A World Beyond Datasets
Artificial General Intelligence (AGI)
Buried deep within Houston’s underbelly, a forgotten structure lies, once the lifeblood of a city notorious for its scorching heat. Built in 1926, the Cistern at Buffalo Bayou Park provided water for hundreds of thousands of people crazy enough to live in Houston. Air-conditioners were a rare luxury that only a few could afford.
For 80 years, the reservoir stored millions of gallons. Countless Houstonians drank their first and last glass of water from it. In 2007, the city had outgrew its capacity, draining its water and slamming the hatch shut. After a decade, it opened as a tourist attraction.
Entering the gigantic structure gives what I can only describe as a glimpse into a brutalist fractal . Enormous columns create geometric reflections. The remaining foot deep layer of water creates an effect of infinity. Staring into the abyss, it reminds me of the current state of large language models.
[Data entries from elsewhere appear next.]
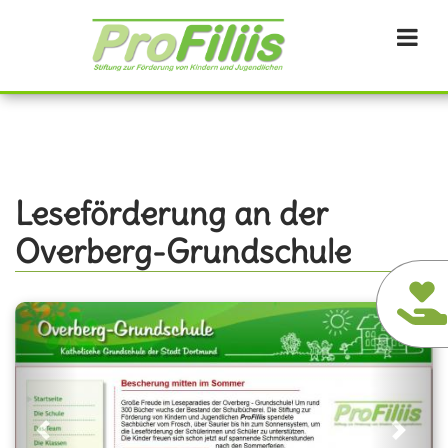
Direkt
zum
Inhalt
Leseförderung an der
Overberg-Grundschule
Previous
Next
Similar to the cistern, large language models are a reservoir for data. Recently, a 30-year-old algorithm had the dust shaken off of it and brought back to life. Surprising results occurred when running it on large data sets. Within the same year, the reservoir was open for tours.
In 2017 a group of researchers released the paper "Attention is All You Need". The team which later became Google Brain used Transformer Architecture to train on large text datasets. Soon after OpenAI had a breakthrough with Generative Pre-trained Transformer later making “GPT” a household name.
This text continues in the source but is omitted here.